WHAT IS BEING ASKED>
The task calls for the lines below from the line with "язык. Хотите" to the line with "gerçekleştirildi. Etkinlikte çocuk", both ends included, copied exactly, without any pictures.

[Opening DATA EXTRACT section]

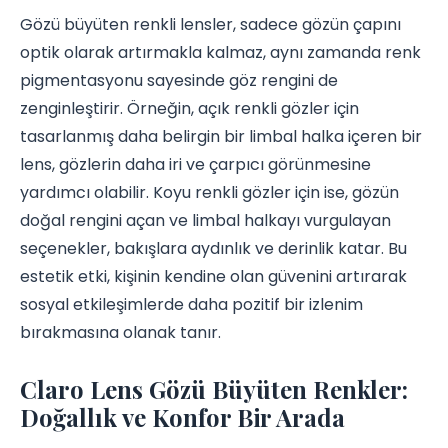
Gözü büyüten renkli lensler, sadece gözün çapını
optik olarak artırmakla kalmaz, aynı zamanda renk
pigmentasyonu sayesinde göz rengini de
zenginleştirir. Örneğin, açık renkli gözler için
tasarlanmış daha belirgin bir limbal halka içeren bir
lens, gözlerin daha iri ve çarpıcı görünmesine
yardımcı olabilir. Koyu renkli gözler için ise, gözün
doğal rengini açan ve limbal halkayı vurgulayan
seçenekler, bakışlara aydınlık ve derinlik katar. Bu
estetik etki, kişinin kendine olan güvenini artırarak
sosyal etkileşimlerde daha pozitif bir izlenim
bırakmasına olanak tanır.
Claro Lens Gözü Büyüten Renkler:
Doğallık ve Konfor Bir Arada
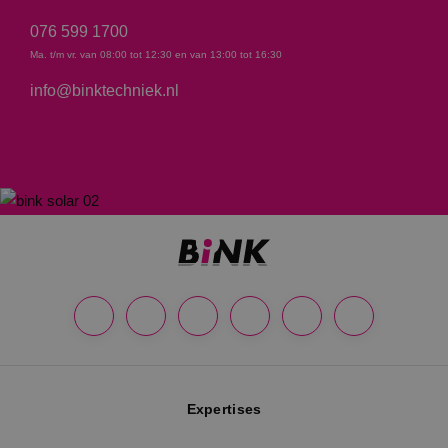
076 599 1700
Ma. t/m vr. van 08:00 tot 12:30 en van 13:00 tot 16:30
info@binktechniek.nl
Google Privacy Policy
VISITOR_PRIVACY_METADATA
5 maanden
YouTube
weken
.youtube.com
Expertises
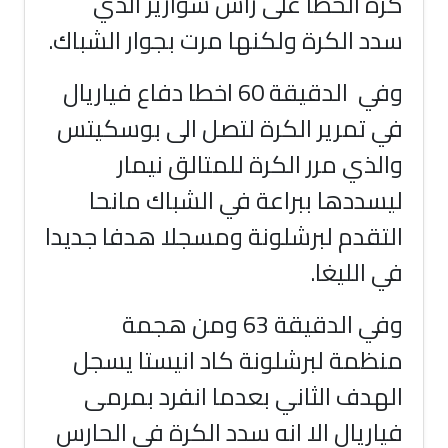
كرة الخطا على راس سواريز الذي
سدد الكرة ولكنها مرت بجوار الشباك
.
وفي الدقيقة 60 اخطا دفاع فياريال
في تمرير الكرة لتصل الى بوسكيتس
والذي مرر الكرة للمتالق نيمار
ليسددها ببراعة في الشباك مانحا
التقدم لبرشلونة ومسجلا هدفا جديدا
في الليغا
.
وفي الدقيقة 63 ومن هجمة
منظمة لبرشلونة كاد انيستا يسجل
الهدف الثاني بعدما انفرد بمرمى
فياريال الا انه سدد الكرة في الحارس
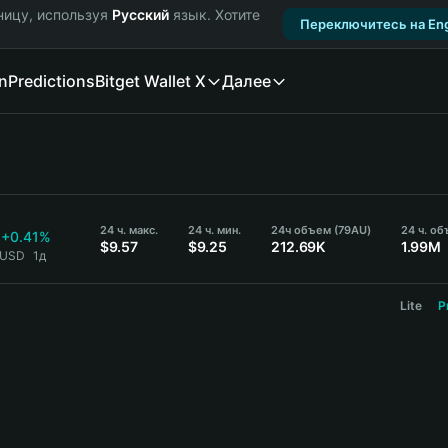
ницу, используя
Русский
язык. Хотите
Переключитесь на Eng
n
Predictions
Bitget Wallet X
Далее
24 ч. макс.
24 ч. мин.
24ч объем (79AU)
24 ч. о
+0.41%
$9.57
$9.25
212.69K
1.99M
 USD
1д
Lite
P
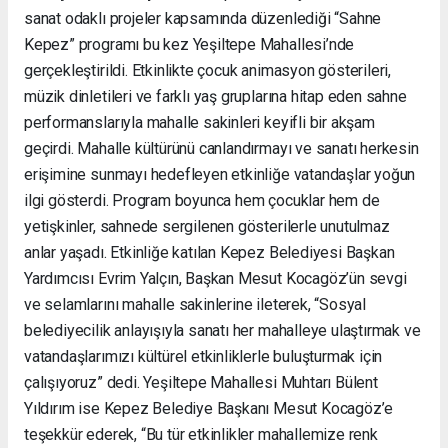
sanat odaklı projeler kapsamında düzenlediği “Sahne
Kepez” programı bu kez Yeşiltepe Mahallesi’nde
gerçekleştirildi. Etkinlikte çocuk animasyon gösterileri,
müzik dinletileri ve farklı yaş gruplarına hitap eden sahne
performanslarıyla mahalle sakinleri keyifli bir akşam
geçirdi. Mahalle kültürünü canlandırmayı ve sanatı herkesin
erişimine sunmayı hedefleyen etkinliğe vatandaşlar yoğun
ilgi gösterdi. Program boyunca hem çocuklar hem de
yetişkinler, sahnede sergilenen gösterilerle unutulmaz
anlar yaşadı. Etkinliğe katılan Kepez Belediyesi Başkan
Yardımcısı Evrim Yalçın, Başkan Mesut Kocagöz’ün sevgi
ve selamlarını mahalle sakinlerine ileterek, “Sosyal
belediyecilik anlayışıyla sanatı her mahalleye ulaştırmak ve
vatandaşlarımızı kültürel etkinliklerle buluşturmak için
çalışıyoruz” dedi. Yeşiltepe Mahallesi Muhtarı Bülent
Yıldırım ise Kepez Belediye Başkanı Mesut Kocagöz’e
teşekkür ederek, “Bu tür etkinlikler mahallemize renk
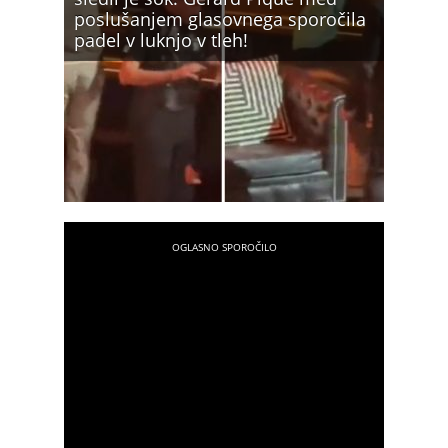
poslušanjem glasovnega sporočila
padel v luknjo v tleh!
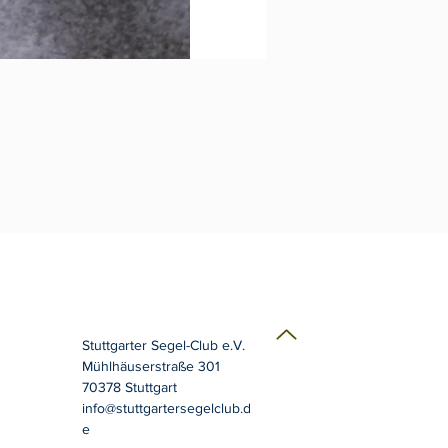
Stuttgarter Segel-Club e.V.
Mühlhäuserstraße 301
70378 Stuttgart
info@stuttgartersegelclub.d
e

[Closing DATA EXTRACT section]

TASK RESULT>
язык. Хотите
Переключитесь на Eng
n
Predictions
Bitget Wallet X
Далее
24 ч. макс.
24 ч. мин.
24ч объем (79AU)
24 ч. о
+0.41%
$9.57
$9.25
212.69K
1.99M
 USD
1д
Lite
P
sanat odaklı projeler kapsamında düzenlediği “Sahne
Kepez” programı bu kez Yeşiltepe Mahallesi’nde
gerçekleştirildi. Etkinlikte çocuk animasyon gösterileri,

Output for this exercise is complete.